So last week I had some fun with some stuff I hadn't done in a while. I went golfing for the first time this year. Sure, I'd spent a lot of time practicing. I spent 3 hours one day at the chipping green and a couple of more at the putting green. But this was the first time I did the whole 18 holes. I went with a buddy of mine whose pretty good. He's great to go with because I know he is good for one good meltdown throughout the round. And by meltdown, I don't mean shooting an 8 or a 9. I mean where he strings together 2 or 3 bad shots in a row and cusses, swears, throws a club, and finally stops talking for a good 10 minutes altogether. See, he goes golfing about 3 times per week. He's a teacher so he has the summers off. His expectations are that of someone that is an avid golfer and someone that should shoot in the upper 70's or lower 80's. He isn't like me where I go out there about 5 to 6 times per year and hope to break 90. Expectations can be both hindering and motivating. They can motivate you to succeed in that you know exactly what's expected of you and you go out and do it. They can hinder you because when you fail, you start to snowball a bit and things can get out of control real fast. I have often wanted to be a great golfer but with greatness comes the great expectations. I enjoy going out, hitting around 90, getting that one-putt, hitting that drive 280 yards down the fairway (once), and chipping from 25 yards to within 2 feet of the cup (once). Those are the shots that keep you coming back. But I also love the 3-5 hours spent with buddies, talking sports/girls/music/whatever else comes to mind. I enjoy the pursuit of improvement and knowing that if I can improve by just one or two strokes from my previous score that is was all worthwhile. I enjoy knowing that no matter how bad I am, I'm better than Charles Barkley at an athletic event (better at CrossFit too). I enjoy remembering every single time I go how my dad used to take me to Duck Creek Golf Course when I was a teenager and I had no idea what I was doing. Thanks Dad for all of those times. For all of these reasons, I love golf. I love knowing that the game presents a different challenge for me every time I play regardless of what course I am on. It's the endless pursuit of improvement that keeps me coming back for more punishment. Great game, great times.
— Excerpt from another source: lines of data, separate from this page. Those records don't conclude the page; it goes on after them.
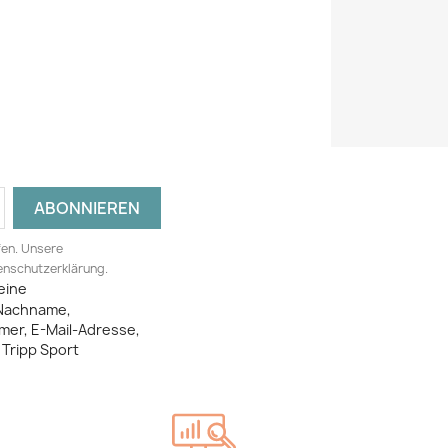
fen. Unsere
tenschutzerklärung.
eine
Nachname,
mer, E-Mail-Adresse,
Tripp Sport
The other thing I did last week is I ran in a track meet. The Clarksville Parks and Rec. in Indiana has a summer running series in which they have open meets at the high school for both kids and adults. Of course I took my kid, Abe, there and he ran the 400. He's getting better every time at that event. They had a 300 for adults there so I jumped in. In my race was a kid that appeared to be fresh out of the U.S. Olympic trials with his spikes and USATF singlet. There was another guy in my race that was a 55 year old man preparing to run in the Master's World Championships this week. Well USATF guy blew everyone out of the water and smoked the race. I finished in third about half a second behind a guy that I know I'll beat next time. But at least I beat the 55 year old. Hey, I'm proud I beat a guy competing in the World Championships, I don't care if he is 55.
These events are the reasons why I write this blog. To show that at no matter what age or ability you are, you can always compete. In the course of 2 days I raced a young guy at the prime of his abilities and a 55 year old holding on to that last thing that keeps him young, and I golfed with a guy much better than me and our difference in abilities didn't matter at all because the point was to have fun. Yeah, I want to win every time I compete and I want to show everyone I am the best. But I also want to have fun, make friends, tell stories, and hold on to that kid inside of me for just a little bit longer.